Four-Dimensional Cellular Automata Acceleration Using GPGPU

Introduction

GPGPU is General Purpose computation on Graphics Processing Units — using a NVIDIA or ATI graphics card to perform non-graphical calculations for your application. This technique is described in detail in the book GPU Gems 2 and on the www.gpgpu.org web site. That web site links to the helloGPGPU_GLSL sample code, which I used as a starting point.

Modern graphics processors have multiple floating-point pipelines and support programmable operations via shader languages such as OpenGL Shading Language. As a sample application I have re-implemented a four-dimensional Cellular Automata in OpenGL Shading Language. For an explanation of cellular automata, see here.

Four-Dimensional Cellular Automata

For this demonstration I am using a continuous-valued cellular automata. Each cell has 3 floating-point values, (red, green, blue). On each time step the cell takes on a new value based on the values of its 8 neighbors in four dimensions (+/- row, col, lvl, wvl). The OpenGL three-dimensional viewing program allows the user to choose which W-plane to view, so a three-dimensional slice of four-dimensional space is displayed. The displayed cubes are translucent, with their opacity determined by the sum of the (red,green,blue) values. A white cube with values (1.0, 1.0, 1.0) is opaque.

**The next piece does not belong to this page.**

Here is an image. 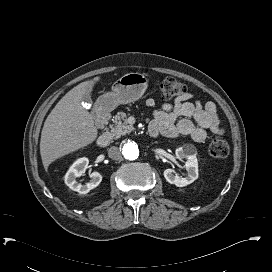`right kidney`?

OpenGL Shading language implementation

OpenGL shading language is similar to C. It has been extended with primitive datatypes such as two to four-dimensional vectors of rgba or xyzw. GPGPU computations are done by providing an array of input data in the form of a texture. I encoded my four-dimensional 16x16x16x16 space in a 256x256 texture by encoding the R and C dimensions in X as (16*R + C) and L and W in Y as (16*L + W). Floating point RGB textures are already supported so no encoding of the color data was necessary. The 4th channel of the color was filled with 0 or 1 to indicate whether the cell should always be blank. The 0th and 15th cell in each dimension was kept blank to prevent the automata from wrapping around the edges.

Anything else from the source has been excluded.